High-resolution, quasi-static time series (QSTS) simulations are essential for modeling modern distribution systems with high-penetration of distributed energy resources (DER) in order to accurately simulate the time-dependent aspects of the system. Presently, QSTS simulations are too computationally intensive for widespread industry adoption. This paper proposes to simulate a portion of the year with QSTS and to use decision tree machine learning methods, random forests and boosting ensembles, to predict the voltage regulator tap changes for the remainder of the year, accurately reproducing the results of the time-consuming, brute-force, yearlong QSTS simulation. This research uses decision tree ensemble machine learning, applied for the first time to QSTS simulations, to produce high-accuracy QSTS results, up to 4x times faster than traditional methods.

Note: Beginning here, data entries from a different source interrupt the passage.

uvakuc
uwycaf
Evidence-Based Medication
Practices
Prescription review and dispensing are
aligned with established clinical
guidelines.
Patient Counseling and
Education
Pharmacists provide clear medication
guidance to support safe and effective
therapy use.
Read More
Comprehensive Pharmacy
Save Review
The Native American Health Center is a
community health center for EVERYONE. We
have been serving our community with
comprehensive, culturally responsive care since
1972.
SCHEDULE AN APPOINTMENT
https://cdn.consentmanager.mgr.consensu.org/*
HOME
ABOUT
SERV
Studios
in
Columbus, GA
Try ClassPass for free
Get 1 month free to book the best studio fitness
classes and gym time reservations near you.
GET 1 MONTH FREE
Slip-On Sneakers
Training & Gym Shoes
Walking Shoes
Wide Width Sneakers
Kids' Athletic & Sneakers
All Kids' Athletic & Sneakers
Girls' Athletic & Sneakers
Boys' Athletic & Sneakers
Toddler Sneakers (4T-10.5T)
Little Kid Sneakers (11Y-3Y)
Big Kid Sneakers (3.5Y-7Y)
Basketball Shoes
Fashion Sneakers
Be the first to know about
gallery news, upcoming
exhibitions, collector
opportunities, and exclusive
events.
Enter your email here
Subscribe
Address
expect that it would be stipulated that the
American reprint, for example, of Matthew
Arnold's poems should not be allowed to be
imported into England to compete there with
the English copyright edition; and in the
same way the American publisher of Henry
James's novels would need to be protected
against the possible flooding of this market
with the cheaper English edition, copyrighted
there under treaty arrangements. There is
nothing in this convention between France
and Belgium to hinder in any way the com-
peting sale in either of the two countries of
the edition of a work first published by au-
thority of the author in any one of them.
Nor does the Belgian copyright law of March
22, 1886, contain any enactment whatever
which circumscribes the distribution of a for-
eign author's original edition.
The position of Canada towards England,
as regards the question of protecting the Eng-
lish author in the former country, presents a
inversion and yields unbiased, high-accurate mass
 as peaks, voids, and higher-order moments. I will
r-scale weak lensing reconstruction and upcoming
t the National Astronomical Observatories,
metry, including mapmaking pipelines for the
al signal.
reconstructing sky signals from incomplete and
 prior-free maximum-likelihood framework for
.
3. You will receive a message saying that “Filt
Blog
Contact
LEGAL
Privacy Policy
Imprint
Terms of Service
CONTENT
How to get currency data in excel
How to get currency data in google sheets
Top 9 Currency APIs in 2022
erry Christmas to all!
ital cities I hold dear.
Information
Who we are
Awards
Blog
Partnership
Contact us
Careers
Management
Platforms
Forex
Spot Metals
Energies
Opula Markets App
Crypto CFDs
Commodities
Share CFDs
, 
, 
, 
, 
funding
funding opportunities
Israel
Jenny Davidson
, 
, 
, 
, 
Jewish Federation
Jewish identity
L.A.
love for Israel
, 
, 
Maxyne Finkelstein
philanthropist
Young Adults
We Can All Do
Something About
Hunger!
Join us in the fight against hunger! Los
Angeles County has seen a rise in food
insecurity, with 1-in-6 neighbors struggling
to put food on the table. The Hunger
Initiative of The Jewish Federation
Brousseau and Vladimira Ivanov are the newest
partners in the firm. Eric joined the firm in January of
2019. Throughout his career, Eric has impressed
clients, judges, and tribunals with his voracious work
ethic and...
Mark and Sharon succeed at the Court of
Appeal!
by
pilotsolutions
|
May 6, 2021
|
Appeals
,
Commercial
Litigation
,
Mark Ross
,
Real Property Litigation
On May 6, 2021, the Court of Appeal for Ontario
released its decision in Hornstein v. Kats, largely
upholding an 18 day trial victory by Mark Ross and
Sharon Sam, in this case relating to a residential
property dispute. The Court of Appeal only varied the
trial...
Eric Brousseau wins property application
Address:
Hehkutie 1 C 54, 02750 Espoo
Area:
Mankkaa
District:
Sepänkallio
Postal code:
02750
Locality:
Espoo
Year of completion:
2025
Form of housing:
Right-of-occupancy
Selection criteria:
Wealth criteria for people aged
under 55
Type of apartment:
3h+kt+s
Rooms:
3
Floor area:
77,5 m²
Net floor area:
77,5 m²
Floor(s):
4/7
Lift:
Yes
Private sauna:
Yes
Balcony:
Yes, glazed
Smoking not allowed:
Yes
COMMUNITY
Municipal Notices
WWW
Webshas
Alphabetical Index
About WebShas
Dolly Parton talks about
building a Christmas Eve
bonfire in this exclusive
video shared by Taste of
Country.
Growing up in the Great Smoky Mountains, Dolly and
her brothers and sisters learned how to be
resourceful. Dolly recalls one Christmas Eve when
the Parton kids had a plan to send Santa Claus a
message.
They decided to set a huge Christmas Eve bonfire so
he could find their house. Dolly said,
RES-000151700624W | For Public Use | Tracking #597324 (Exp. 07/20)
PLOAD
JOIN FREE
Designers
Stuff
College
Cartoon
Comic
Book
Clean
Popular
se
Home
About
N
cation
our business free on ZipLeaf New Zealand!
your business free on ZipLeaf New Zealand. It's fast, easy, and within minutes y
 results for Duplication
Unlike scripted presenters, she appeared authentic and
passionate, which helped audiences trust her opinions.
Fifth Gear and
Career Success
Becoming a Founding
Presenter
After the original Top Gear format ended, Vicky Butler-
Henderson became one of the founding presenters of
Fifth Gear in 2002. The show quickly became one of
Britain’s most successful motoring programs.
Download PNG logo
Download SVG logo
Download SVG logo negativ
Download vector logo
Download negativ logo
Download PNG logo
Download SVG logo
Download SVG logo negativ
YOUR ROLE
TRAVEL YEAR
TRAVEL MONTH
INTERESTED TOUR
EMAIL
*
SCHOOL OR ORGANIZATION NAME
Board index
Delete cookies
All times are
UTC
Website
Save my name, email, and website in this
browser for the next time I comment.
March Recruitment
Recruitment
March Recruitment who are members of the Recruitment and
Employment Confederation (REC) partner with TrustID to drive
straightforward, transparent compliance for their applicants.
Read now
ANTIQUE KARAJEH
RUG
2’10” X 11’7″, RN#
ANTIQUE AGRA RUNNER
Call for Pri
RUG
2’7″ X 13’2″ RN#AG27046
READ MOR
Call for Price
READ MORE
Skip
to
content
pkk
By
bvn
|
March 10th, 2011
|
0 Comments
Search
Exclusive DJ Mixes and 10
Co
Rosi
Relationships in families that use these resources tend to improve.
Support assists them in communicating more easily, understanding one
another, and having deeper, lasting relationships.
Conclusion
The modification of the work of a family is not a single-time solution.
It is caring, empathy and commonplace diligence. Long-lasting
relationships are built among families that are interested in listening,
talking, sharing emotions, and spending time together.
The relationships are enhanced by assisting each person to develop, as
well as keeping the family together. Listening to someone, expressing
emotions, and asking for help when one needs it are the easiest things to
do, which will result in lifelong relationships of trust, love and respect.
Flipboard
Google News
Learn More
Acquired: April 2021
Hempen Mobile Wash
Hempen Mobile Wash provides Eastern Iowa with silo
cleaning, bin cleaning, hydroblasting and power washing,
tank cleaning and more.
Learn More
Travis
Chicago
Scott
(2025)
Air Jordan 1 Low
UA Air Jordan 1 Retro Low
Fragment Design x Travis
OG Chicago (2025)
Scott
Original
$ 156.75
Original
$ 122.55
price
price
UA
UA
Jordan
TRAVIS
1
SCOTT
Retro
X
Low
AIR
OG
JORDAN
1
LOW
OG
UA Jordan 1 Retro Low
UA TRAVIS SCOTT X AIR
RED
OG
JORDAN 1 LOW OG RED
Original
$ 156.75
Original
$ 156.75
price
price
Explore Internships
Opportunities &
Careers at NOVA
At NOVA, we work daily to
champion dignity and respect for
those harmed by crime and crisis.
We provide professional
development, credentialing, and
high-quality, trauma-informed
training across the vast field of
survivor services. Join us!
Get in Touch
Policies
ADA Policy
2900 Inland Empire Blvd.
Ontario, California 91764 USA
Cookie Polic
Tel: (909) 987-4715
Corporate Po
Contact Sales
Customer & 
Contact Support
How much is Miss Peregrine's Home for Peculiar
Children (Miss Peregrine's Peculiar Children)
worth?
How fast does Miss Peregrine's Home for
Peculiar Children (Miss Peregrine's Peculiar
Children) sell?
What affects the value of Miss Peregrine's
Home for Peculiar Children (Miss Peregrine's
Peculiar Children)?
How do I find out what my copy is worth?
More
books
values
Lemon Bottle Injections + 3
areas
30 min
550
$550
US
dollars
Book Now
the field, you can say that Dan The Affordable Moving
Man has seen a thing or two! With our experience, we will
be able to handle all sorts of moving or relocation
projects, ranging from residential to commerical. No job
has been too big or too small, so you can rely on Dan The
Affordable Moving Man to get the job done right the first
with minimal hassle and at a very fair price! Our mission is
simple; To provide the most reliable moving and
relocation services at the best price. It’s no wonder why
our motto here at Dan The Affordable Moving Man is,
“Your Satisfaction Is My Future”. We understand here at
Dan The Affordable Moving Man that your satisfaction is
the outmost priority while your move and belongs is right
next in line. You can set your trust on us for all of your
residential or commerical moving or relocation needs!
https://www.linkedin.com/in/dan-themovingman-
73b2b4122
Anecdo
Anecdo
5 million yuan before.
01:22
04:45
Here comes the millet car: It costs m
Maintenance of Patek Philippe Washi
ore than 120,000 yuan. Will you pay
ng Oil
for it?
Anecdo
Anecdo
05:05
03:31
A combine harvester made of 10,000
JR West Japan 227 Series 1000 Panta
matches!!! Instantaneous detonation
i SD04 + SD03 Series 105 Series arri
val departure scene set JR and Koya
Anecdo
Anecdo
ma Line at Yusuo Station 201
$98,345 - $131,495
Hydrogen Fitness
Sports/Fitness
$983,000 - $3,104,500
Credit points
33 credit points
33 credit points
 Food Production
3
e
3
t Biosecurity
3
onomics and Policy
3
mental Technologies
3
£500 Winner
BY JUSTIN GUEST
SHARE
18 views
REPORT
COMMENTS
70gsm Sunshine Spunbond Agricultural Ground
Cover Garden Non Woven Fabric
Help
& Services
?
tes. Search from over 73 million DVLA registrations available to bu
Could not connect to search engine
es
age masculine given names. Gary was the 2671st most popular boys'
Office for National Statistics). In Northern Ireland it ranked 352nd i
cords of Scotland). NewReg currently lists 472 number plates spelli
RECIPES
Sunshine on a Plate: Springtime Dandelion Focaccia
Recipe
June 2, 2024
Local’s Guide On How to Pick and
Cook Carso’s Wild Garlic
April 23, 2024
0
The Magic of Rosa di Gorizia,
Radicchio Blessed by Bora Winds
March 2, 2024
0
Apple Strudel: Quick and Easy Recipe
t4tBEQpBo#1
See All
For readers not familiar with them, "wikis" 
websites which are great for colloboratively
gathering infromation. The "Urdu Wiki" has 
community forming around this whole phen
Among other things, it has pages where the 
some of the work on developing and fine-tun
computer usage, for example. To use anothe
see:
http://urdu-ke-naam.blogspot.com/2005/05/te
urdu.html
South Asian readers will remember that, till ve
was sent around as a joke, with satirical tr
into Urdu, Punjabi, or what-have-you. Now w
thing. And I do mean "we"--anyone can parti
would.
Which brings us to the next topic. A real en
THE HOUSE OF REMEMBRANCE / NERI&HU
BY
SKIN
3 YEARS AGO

Rapid and accurate quasi-static time series (QSTS) analysis is becoming increasingly important for distribution system analysis as the complexity of the distribution system intensifies with the addition of new types, and quantities, of distributed energy resources (DER). The expanding need for hosting capacity analysis, control systems analysis, photovoltaic (PV) and DER impact analysis, and maintenance cost estimations are just a few reasons that QSTS is necessary. Historically, QSTS analysis has been prohibitively slow due to the number of computations required for a full-year analysis. Therefore, new techniques are required that allow QSTS analysis to rapidly be performed for many different use cases. This research demonstrates a novel approach to doing rapid QSTS analysis for analyzing the number of voltage regulator tap changes in a distribution system with PV components. A representative portion of a yearlong dataset is selected and QSTS analysis is performed to determine the number of tap changes, and this is used as training data for a machine learning algorithm. The machine learning algorithm is then used to predict the number of tap changes in the remaining portion of the year not analyzed directly with QSTS. The predictions from the machine learning algorithms are combined with the results of the partial year simulation for a final prediction for the entire year, with the goal of maintaining an error <10% on the full-year prediction. Five different machine learning techniques were evaluated and compared with each other; a neural network ensemble, a random forest decision tree ensemble, a boosted decision tree ensemble, support vector machines, and a convolutional neural network deep learning technique. A combination of the neural network ensemble together with the random forest produced the best results. Using 20% of the year as training data, analyzed with QSTS, the average performance of the technique resulted in ~2.5% error in the yearly tap changes, while maintaining a <10% 99.9th percentile error bound on the results. This is a 5x speedup compared to a standard, full-length QSTS simulation. These results demonstrate the potential for applying machine learning techniques to facilitate modern distribution system analysis and further integration of distributed energy resources into the power grid.